Quem são os responsáveis pela existência do insucesso escolar?

Quando um aluno não obtém sucesso em seu desempenho escolar, ele é culpado ou vítima da escola? Quando um aprendiz não consegue avançar nas atividades escolares é por imaturidade ou incompetência para aprender ou é devido à ausência de uma prática pedagógica eficaz? Se um educando não solidifica sua aprendizagem é por não se interessar pelo conteúdo transmitido pelo professor ou, quem sabe, por apresentar um distúrbio comportamental ou de aprendizagem?

Como percebemos, são inúmeras dúvidas que surgem sobre como analisar o fracasso escolar de um aluno, isto é, nos indagamos: a quem atribuir a culpa pelo insucesso de um educando com dificuldades de aprendizagem? Buscar compreender a problemática dos altos índices de reprovação e evasão escolar é fundamental para que possamos analisar os fatores que contribuem para o fracasso escolar, pois segundo Melchior (2004, p. 22): “a criança ou jovem tem a obrigação de vencer na vida de dominar obstáculos, e é dever da sociedade oferecer um sistema escolar que assegure o êxito de sua clientela”.

Vale lembrar que as obras que compõem o presente estudo trazem como base comum os aspectos sociais em que nossa sociedade vem enfrentando ao longo da sua existência. Neste aspecto, podemos inferir que o fracasso escolar é oriundo dos problemas sociais cada vez mais diversificados e complexos e estes, inevitavelmente, vêm com os estudantes para a escola.

Sendo assim, o fracasso escolar é produto da evolução da estrutura social de nossa sociedade contemporânea porque, assim como a transformação de uma sociedade capitalista traz no seu bojo benefícios almejados pelos indivíduos, há também os malefícios como resultados negativos de uma evolução histórica. Diante dessas circunstâncias, a autora supracitada acima aponta que:

os educadores, muitas vezes, se sentem impotentes, na solução de problemas educacionais que são consequência do contexto do aluno. Não adianta apenas identificar as dificuldades, é necessário que se unam governo, a escola e a família para encontrar alternativas de solução para minimizar os fatores que estão dificultando a aprendizagem, sejam estes originados no contexto social ou na escola ( MELCHIOR, 2004, p. 29).

Ao assumir uma classe, o professor necessita estar consciente de todos os obstáculos que se apresentam ao longo de sua atuação docente, devendo estar preparado com certa dosagem de perseverança para vencer os obstáculos durante seu fazer pedagógico. Sabemos que esta responsabilidade não é uma tarefa de fácil execução, uma vez que as cobranças são muitas e, às vezes, a ajuda é quase inexistente. Sendo assim, compreender o fenômeno da aprendizagem e não-aprendizagem é uma tarefa difícil tanto para quem ensina como para quem aprende.

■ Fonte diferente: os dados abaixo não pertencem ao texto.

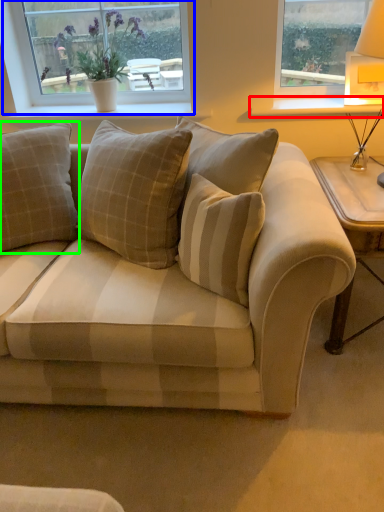 Question: Considering the real-world distances, which object is farthest from window sill (highlighted by a red box)? window (highlighted by a blue box) or pillow (highlighted by a green box)?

A esse respeito, Melchior (2004, p.14) alerta que “ao invés de procurar pelos culpados do fracasso escolar, é necessário procurar os fatores que geram o sucesso, ao invés de trabalhar em cima de aspectos negativos”. Historicamente, as classes de alfabetização juntamente com as séries iniciais do ensino fundamental geralmente são formadas por crianças que apresentam certo grau de dificuldades na leitura e na escrita, ou seja, com problemas de aprendizagem que vão, gradativamente, constituindo-se em grandes obstáculos na trajetória escolar desses alunos.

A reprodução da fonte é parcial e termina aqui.